I'm sorry if I am sharing about myself but this is only to convey that age is never a problem for me. However, I say Dharam is not that old. When I think about Dheera, somewhere in my sub conscious, it was reminding me of Imran Khan who is old but is still hot & handsome.

The second reason is that Dharam was already married to Durga which makes his relationship with Meera illegal. Durga has been annoying to me as she neither fought for her right nor did she step out of Dharam's life though I felt bad for her.

Because Dharam is Vidya's FIL, his marriage with her sister has led to muddling the relationships. But recently, I began to look in a different direction when the CV's has brought Nayya to make it more complicated. I was expecting a twist which would reveal that Shravan is not Dharam's son, Nayya is not his daughter (Since she just came) and Durga is not his wife. But that didn't happen.
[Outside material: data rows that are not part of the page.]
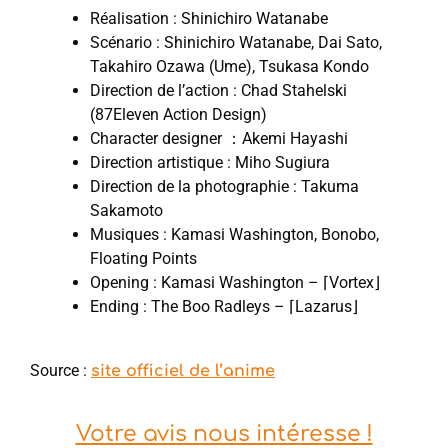
Réalisation : Shinichiro Watanabe
Scénario : Shinichiro Watanabe, Dai Sato,
Takahiro Ozawa (Ume), Tsukasa Kondo
Direction de l’action : Chad Stahelski
(87Eleven Action Design)
Character designer ：Akemi Hayashi
Direction artistique : Miho Sugiura
Direction de la photographie : Takuma
Sakamoto
Musiques : Kamasi Washington, Bonobo,
Floating Points
Opening : Kamasi Washington – ⌈Vortex⌋
Ending : The Boo Radleys – ⌈Lazarus⌋
Source :
site officiel de l’anime
Votre avis nous intéresse !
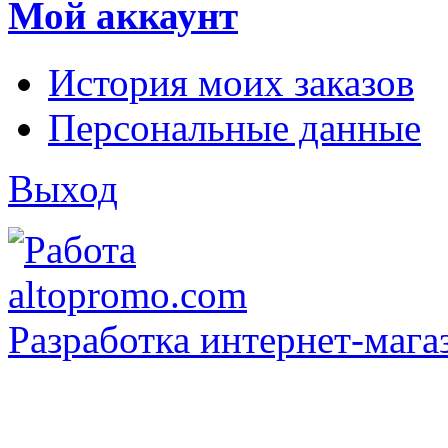
Мой аккаунт
История моих заказов
Персональные данные
Выход
Разработка интернет-мага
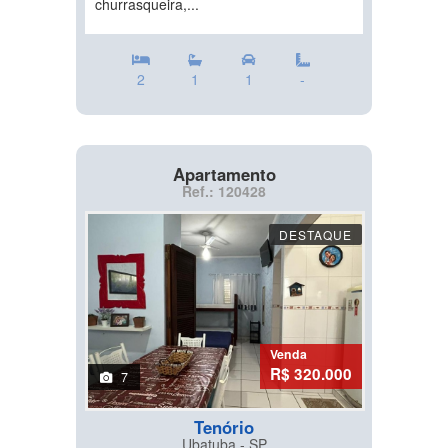
churrasqueira,...
2
1
1
-
Apartamento
Ref.: 120428
DESTAQUE
Venda
R$ 320.000
7
Tenório
Ubatuba - SP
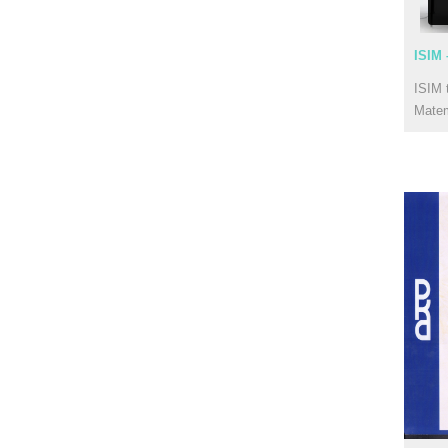
ISIM 
ISIM 
Mate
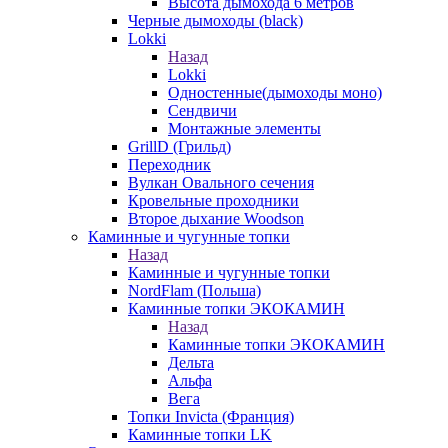
Высота дымохода 6 метров
Черные дымоходы (black)
Lokki
Назад
Lokki
Одностенные(дымоходы моно)
Сендвичи
Монтажные элементы
GrillD (Грильд)
Переходник
Вулкан Овального сечения
Кровельные проходники
Второе дыхание Woodson
Каминные и чугунные топки
Назад
Каминные и чугунные топки
NordFlam (Польша)
Каминные топки ЭКОКАМИН
Назад
Каминные топки ЭКОКАМИН
Дельта
Альфа
Вега
Топки Invicta (Франция)
Каминные топки LK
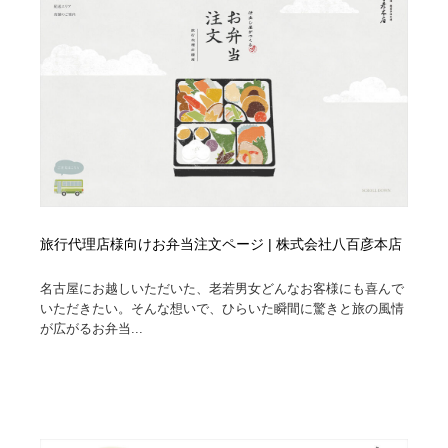
旅行代理店様向けお弁当注文ページ | 株式会社八百彦本店
名古屋にお越しいただいた、老若男女どんなお客様にも喜んで
いただきたい。そんな想いで、ひらいた瞬間に驚きと旅の風情
が広がるお弁当...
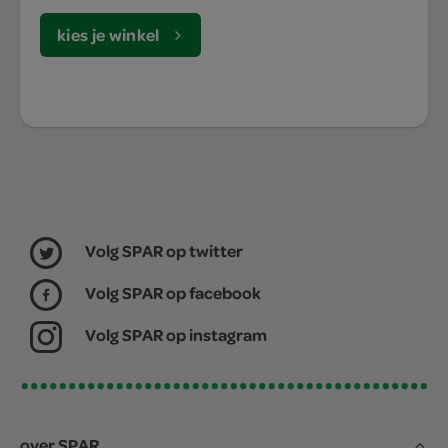
kies je winkel
Volg SPAR op twitter
Volg SPAR op facebook
Volg SPAR op instagram
over SPAR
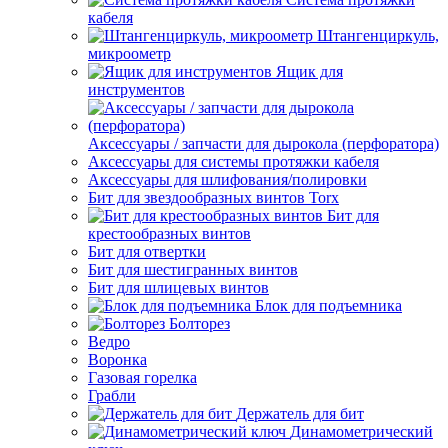
кабеля
Штангенциркуль,
микроометр
Ящик для
инструментов
Аксессуары / запчасти для дырокола (перфоратора)
Аксессуары для системы протяжки кабеля
Аксессуары для шлифования/полировки
Бит для звездообразных винтов Torx
Бит для
крестообразных винтов
Бит для отвертки
Бит для шестигранных винтов
Бит для шлицевых винтов
Блок для подъемника
Болторез
Ведро
Воронка
Газовая горелка
Грабли
Держатель для бит
Динамометрический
The other way is what munni had mentioned in his/her post. Elder sister do take mother's place to guide and protect her younger sister but at the same time, she takes care of her happiness too. More than a sister or mother, an elder sister can also be a best friend with whom you can share everything whether good, bad or ugly.

Even in this complication of relationships, Meera and Vidya understand each other. In Vidya's eyes, Meera is still her elder sister and not her MIL. In Meera's eyes, Vidya is still her younger sister, not her DIL. Also, in her eyes, Ahem and Gopi are still her parents, not samdhan.

Though Durga jinx has gone, the fact still remains that Dharam is still Vidya's FIL. I wish Vidya calls Dharam a jiju rather than papaji.